About Folie Bleue (original)

Folie Bleue (original) is a feminine perfume by Godet. The scent was launched in 1927

Folie Bleue (original) fragrance notes

Reviews of Folie Bleue (original)

There is one review of Folie Bleue (original).
GODET – FOLIE BLEUE (1925)

Godet’s 1925 release, Folie Bleue, is described as a feminine floral scent.

This is certainly accurate in my experience of the vintage parfum. It is light, soft and sweet with the dominant notes of lilac and muguet giving the soft rose and jasmine a supportive structure on which to hang, somewhat like the effect of a trellis in a flower garden.

As it develops, the spicy carnation comes forward and joins the other florals, giving further structural, yet airy, space. The warm and comforting sandalwood, musk and vanilla ease the floral structure into a gentle dry down.

This is a scent for summer and although any woman may safely wear it, it is more in tune with the younger set than the mature.

The following historical information for the House of Godet (unknown to Basenotes until this month) is paraphrased from the Vintage Perfume Vault web site, hosted by "Amelia":

Godet proliferated during the first three decades of the twentieth century. Opening their doors in 1901, their most prolific period of fragrance releases was the 1920s decade. Indeed they won a gold medal at the 1925 Paris Exposition Des Arts Decoratifs, from which the term “art deco” emerged.

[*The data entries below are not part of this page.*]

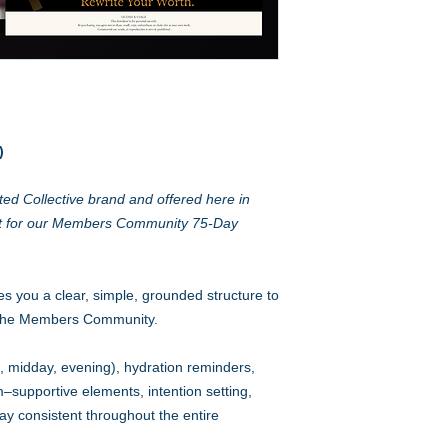
)
ed Collective brand and offered here in
t for our Members Community 75-Day
es you a clear, simple, grounded structure to
 the Members Community.
ng, midday, evening), hydration reminders,
supportive elements, intention setting,
ay consistent throughout the entire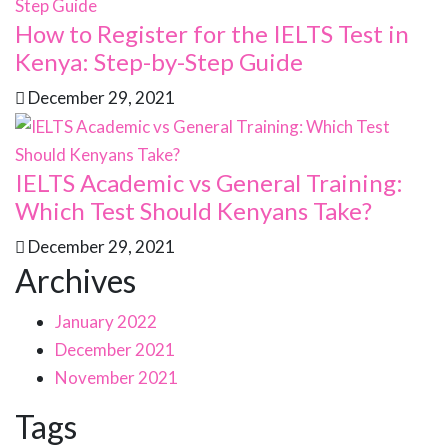
How to Register for the IELTS Test in
Kenya: Step-by-Step Guide
December 29, 2021
IELTS Academic vs General Training:
Which Test Should Kenyans Take?
December 29, 2021
Archives
January 2022
December 2021
November 2021
Tags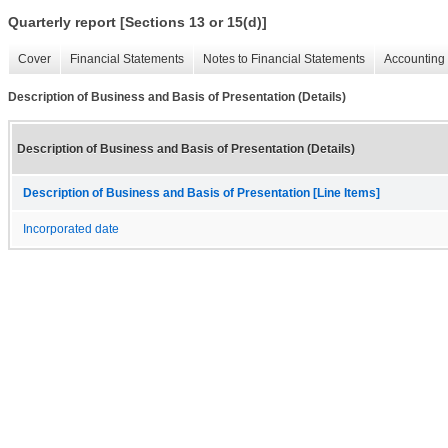
Quarterly report [Sections 13 or 15(d)]
Cover
Financial Statements
Notes to Financial Statements
Accounting 
Description of Business and Basis of Presentation (Details)
Description of Business and Basis of Presentation (Details)
Description of Business and Basis of Presentation [Line Items]
Incorporated date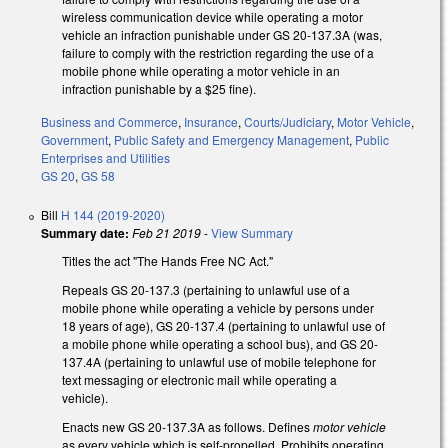
wireless communication device while operating a motor
vehicle an infraction punishable under GS 20-137.3A (was,
failure to comply with the restriction regarding the use of a
mobile phone while operating a motor vehicle in an
infraction punishable by a $25 fine).
Business and Commerce
,
Insurance
,
Courts/Judiciary
,
Motor Vehicle
,
Government
,
Public Safety and Emergency Management
,
Public
Enterprises and Utilities
GS 20
,
GS 58
Bill
H 144 (2019-2020)
Summary date:
Feb 21 2019
-
View Summary
Titles the act "The Hands Free NC Act."
Repeals GS 20-137.3 (pertaining to unlawful use of a
mobile phone while operating a vehicle by persons under
18 years of age), GS 20-137.4 (pertaining to unlawful use of
a mobile phone while operating a school bus), and GS 20-
137.4A (pertaining to unlawful use of mobile telephone for
text messaging or electronic mail while operating a
vehicle).
Enacts new GS 20-137.3A as follows. Defines
motor vehicle
as every vehicle which is self-propelled. Prohibits operating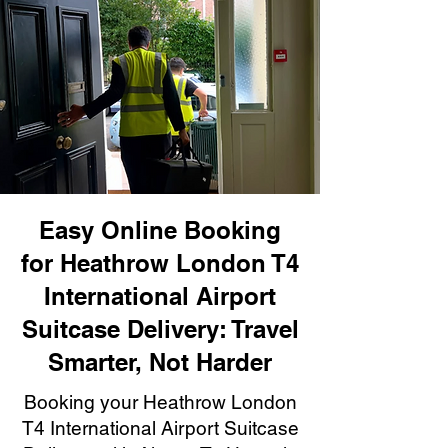
Easy Online Booking
for Heathrow London T4
International Airport
Suitcase Delivery: Travel
Smarter, Not Harder
Booking your Heathrow London
T4 International Airport Suitcase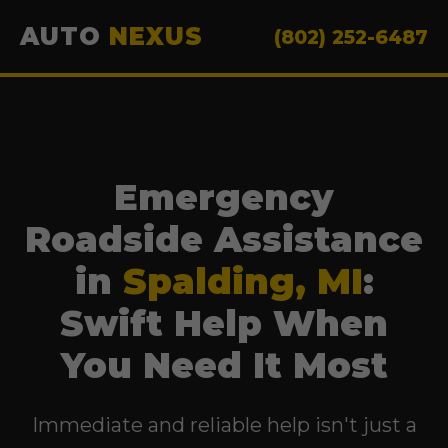
AUTO
NEXUS
(802) 252-6487
Emergency
Roadside Assistance
in
Spalding, MI
:
Swift Help When
You Need It Most
Immediate and reliable help isn't just a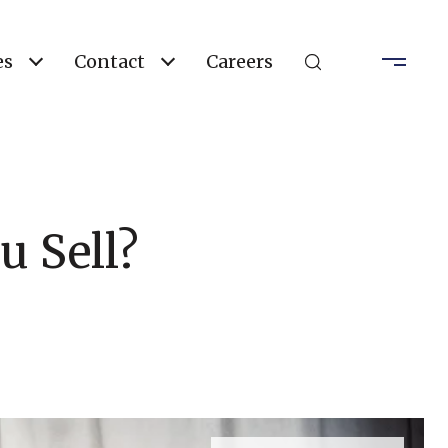
es
Contact
Careers
u Sell?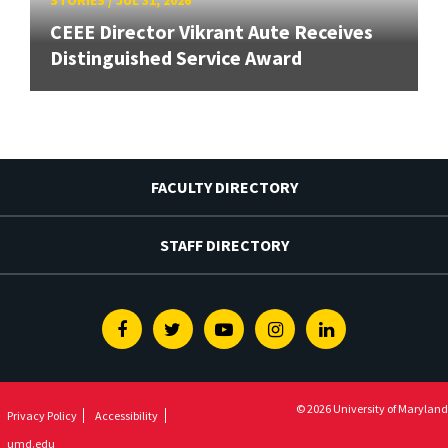
STORIES
/
JUL 31, 2026
CEEE Director Vikrant Aute Receives
Distinguished Service Award
FACULTY DIRECTORY
STAFF DIRECTORY
Facebook
Twitter
Youtube
Instagram
Linkedin
© 2026 University of Maryland
Privacy Policy
Accessibility
umd.edu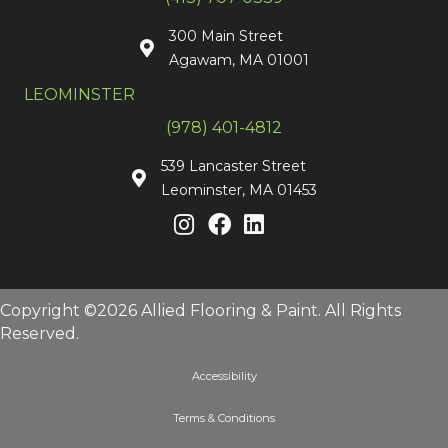
300 Main Street
Agawam, MA 01001
LEOMINSTER
(978) 401-4812
539 Lancaster Street
Leominster, MA 01453
Copyright ©2026 Allied Flooring & Paint. All Rights
Reserved.
Accessibility
Terms & Conditions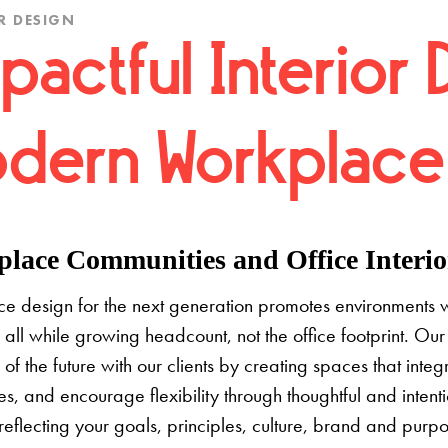
R DESIGN
pactful Interior 
dern Workplace
lace Communities and Office Interior
e design for the next generation promotes environments 
 all while growing headcount, not the office footprint. Our 
e of the future with our clients by creating spaces that inte
s, and encourage flexibility through thoughtful and inten
 reflecting your goals, principles, culture, brand and pur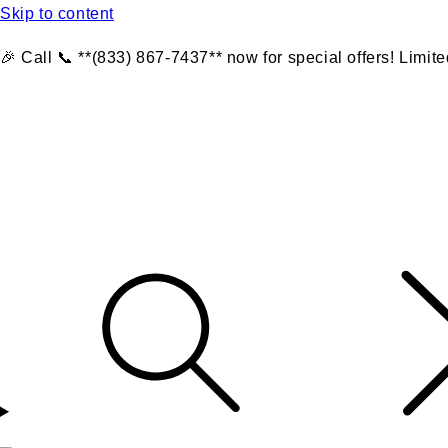
Skip to content
🎉 Call 📞 **(833) 867-7437** now for special offers! Limite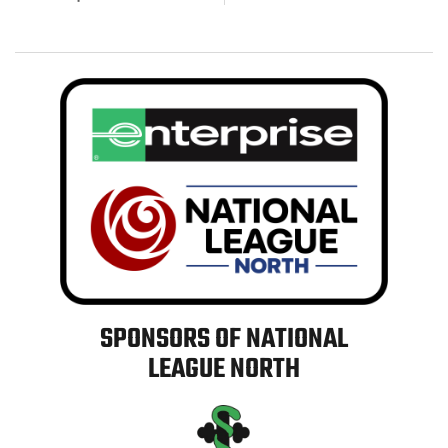
SPONSORS OF NATIONAL
LEAGUE NORTH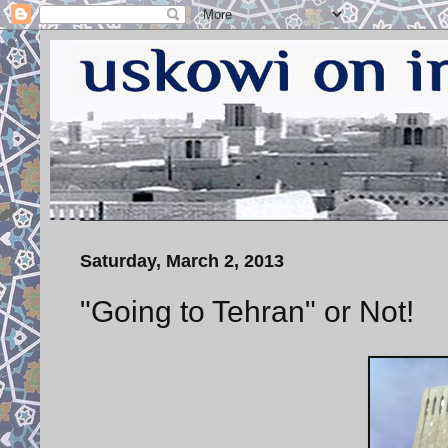
Saturday, March 2, 2013
"Going to Tehran" or Not!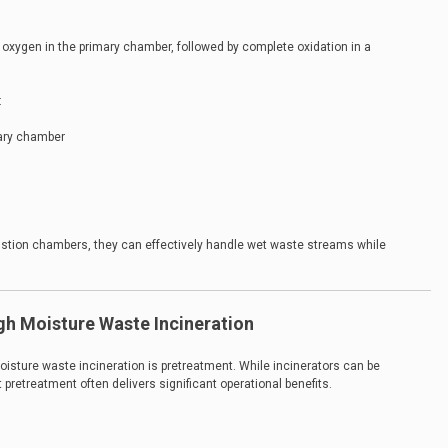
d oxygen in the primary chamber, followed by complete oxidation in a
:
mary chamber
ion chambers, they can effectively handle wet waste streams while
gh Moisture Waste Incineration
isture waste incineration is pretreatment. While incinerators can be
pretreatment often delivers significant operational benefits.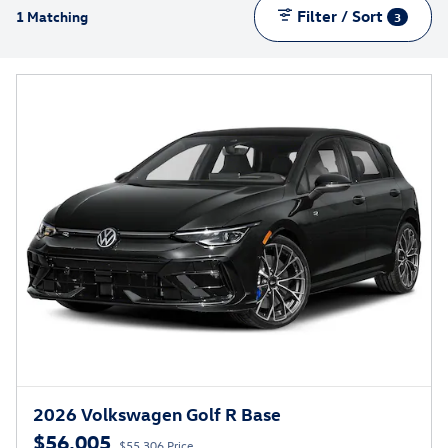
Filter / Sort
1 Matching
3
2026 Volkswagen Golf R Base
$56,005
$55,306 Price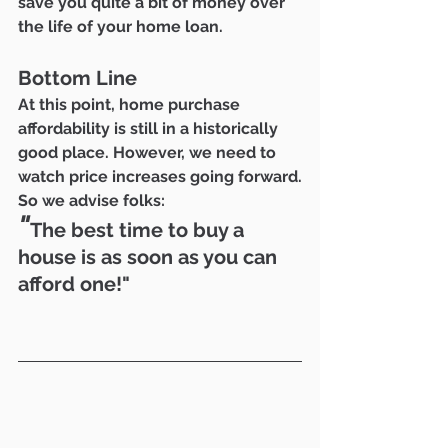
save you quite a bit of money over 
the life of your home loan.
Bottom Line
At this point, home purchase 
affordability is still in a historically 
good place. However, we need to 
watch price increases going forward.
So we advise folks:
"
The best time to buy a 
house is as soon as you can 
afford one!"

It seems the company closed at the end of the 1920s, perhaps affected by the stock market crash - the cause is unknown.

Highly decorative bottles and boxes, many created by Baccarat, were highlights of their presentations.

A number of known Godet releases include: Sous Bois (1908); Concentre de Violettes (1909); Parfum d’Ambre, Envois de Fleurs and Tresor de Jasmin (1911); Jerusalem and Marcinah (1913); Cyclamen Fleuri (1919); Petit Fleur Bleue (1921) – later renamed Odeon; Cuir de Russie (1921); Tut-An-Kham (1923); Divinite and Parmi Les Fleurs (1924); Nuit d:Amour (1925) – later renamed Soir de Lune.

Folie Bleue and Majolaine appeared in 1927, followed by a series of soliflore concentrates. Chant de Soir and Weekend were also popular fragrances from the House of Godet.

As I experience more of the above, I will be sharing them with you on the Basenotes directory pages.